Williams, who is originally from Alabama (and uses that fact cleverly in her blog URL, janafromalabama.com), started her career in front of the camera as an actress and occasional  model. Gradually, she became more interested in what was happening behind the lens. “I always thought photography was a bit too technical for me, and I didn’t think I was smart enough to do it,” she says. “I bought a [Canon] 50D at Best Buy and put it on a credit card; it sat in the corner of my room for two months. There were so many buttons and numbers, and it felt bigger than me. I finally just challenged myself to pick it up one day and shoot something.”

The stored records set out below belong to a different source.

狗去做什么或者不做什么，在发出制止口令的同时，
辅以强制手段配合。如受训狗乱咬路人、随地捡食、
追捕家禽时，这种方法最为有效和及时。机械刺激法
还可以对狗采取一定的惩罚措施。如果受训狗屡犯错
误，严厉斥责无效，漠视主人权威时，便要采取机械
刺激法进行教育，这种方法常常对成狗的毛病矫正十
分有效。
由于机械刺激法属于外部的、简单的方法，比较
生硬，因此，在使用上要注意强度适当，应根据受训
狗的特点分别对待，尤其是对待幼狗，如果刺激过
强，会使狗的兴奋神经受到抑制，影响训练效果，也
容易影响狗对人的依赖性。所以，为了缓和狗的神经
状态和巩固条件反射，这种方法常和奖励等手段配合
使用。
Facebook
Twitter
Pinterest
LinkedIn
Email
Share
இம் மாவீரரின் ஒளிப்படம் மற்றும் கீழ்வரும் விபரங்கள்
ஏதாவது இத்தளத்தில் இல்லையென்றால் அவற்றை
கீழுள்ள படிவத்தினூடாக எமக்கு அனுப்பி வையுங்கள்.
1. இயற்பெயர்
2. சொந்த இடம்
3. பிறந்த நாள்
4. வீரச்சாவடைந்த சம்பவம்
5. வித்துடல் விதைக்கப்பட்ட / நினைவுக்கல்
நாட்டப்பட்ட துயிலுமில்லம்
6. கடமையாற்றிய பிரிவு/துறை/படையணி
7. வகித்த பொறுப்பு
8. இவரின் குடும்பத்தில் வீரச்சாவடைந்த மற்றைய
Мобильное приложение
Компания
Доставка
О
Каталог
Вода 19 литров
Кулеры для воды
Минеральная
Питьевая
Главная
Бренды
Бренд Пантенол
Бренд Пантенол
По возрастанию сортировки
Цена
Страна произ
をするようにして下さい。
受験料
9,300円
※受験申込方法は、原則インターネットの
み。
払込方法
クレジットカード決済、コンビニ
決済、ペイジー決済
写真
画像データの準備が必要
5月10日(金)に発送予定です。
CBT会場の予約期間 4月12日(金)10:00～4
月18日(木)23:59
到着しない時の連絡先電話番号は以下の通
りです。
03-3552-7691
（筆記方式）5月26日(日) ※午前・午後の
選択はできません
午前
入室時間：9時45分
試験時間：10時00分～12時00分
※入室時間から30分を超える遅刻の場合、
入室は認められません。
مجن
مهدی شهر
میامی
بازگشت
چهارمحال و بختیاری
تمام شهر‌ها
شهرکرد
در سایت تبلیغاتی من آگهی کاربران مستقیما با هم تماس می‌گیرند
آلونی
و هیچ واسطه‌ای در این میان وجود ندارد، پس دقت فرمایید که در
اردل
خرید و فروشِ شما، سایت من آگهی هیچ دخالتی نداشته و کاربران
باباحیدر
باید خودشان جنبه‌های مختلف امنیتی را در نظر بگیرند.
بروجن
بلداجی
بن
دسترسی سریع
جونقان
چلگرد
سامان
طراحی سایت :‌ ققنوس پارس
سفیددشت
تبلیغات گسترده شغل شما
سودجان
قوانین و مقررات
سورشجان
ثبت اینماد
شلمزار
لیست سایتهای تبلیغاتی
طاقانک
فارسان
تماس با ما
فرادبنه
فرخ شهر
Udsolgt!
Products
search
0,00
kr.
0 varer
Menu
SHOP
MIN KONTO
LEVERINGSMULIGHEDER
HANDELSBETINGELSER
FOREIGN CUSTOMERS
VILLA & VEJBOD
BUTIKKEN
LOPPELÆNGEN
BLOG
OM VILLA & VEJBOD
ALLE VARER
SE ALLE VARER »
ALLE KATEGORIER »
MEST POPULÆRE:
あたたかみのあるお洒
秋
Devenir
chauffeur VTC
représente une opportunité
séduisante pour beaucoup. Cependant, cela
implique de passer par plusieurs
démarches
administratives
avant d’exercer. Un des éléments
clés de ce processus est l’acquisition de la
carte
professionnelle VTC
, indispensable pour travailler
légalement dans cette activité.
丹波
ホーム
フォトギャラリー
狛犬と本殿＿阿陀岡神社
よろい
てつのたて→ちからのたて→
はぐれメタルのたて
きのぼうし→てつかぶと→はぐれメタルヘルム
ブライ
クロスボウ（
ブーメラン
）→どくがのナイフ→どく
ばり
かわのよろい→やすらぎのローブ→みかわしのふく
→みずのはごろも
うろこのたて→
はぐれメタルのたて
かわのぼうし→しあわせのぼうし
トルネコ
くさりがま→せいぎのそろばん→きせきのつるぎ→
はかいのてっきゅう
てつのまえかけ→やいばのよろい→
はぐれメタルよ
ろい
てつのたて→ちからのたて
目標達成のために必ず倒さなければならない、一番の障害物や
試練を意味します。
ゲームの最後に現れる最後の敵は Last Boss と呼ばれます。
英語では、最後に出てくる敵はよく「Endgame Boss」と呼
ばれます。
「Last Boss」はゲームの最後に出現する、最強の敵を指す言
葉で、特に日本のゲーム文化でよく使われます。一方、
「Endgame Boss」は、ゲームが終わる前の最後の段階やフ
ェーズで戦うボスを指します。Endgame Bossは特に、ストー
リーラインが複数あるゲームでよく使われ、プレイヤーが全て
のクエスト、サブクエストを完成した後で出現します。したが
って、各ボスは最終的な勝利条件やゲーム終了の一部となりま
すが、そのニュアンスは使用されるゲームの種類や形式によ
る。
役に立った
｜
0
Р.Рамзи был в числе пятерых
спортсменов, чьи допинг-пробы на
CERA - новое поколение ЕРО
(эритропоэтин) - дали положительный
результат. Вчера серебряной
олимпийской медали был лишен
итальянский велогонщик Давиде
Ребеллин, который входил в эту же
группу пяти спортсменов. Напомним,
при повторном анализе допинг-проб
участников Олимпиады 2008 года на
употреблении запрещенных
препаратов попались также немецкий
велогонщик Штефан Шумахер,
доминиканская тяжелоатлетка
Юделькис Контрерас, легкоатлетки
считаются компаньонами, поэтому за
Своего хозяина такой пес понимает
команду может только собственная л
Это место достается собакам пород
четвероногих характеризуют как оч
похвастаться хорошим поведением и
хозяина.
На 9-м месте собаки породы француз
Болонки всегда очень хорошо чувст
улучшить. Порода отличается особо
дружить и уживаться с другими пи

Williams shot something everyday for two months, then bought her first 50mm lens and started interning under other photographers in L.A. She describes what came next as an obsession with photography—a “tunnel” of constantly wanting to take pictures and learn more about the craft. “You have a vision in your mind of what you want something to look like, and you’ll do anything to get there,” she explains of the feeling.

Williams turned to her actor friends in the industry to practice shooting; they made for great portrait subjects, and got updated headshots in return. It was a stroke of luck that someone from Ford Models in L.A. saw one such photo and called in Williams for a meeting to be one of the agency’s in-house photographers. “I was so scared that they would find out I wasn’t that great, but [the job] hit me in high gear because then I was making money for taking photographs and had all this responsibility to turn over work.”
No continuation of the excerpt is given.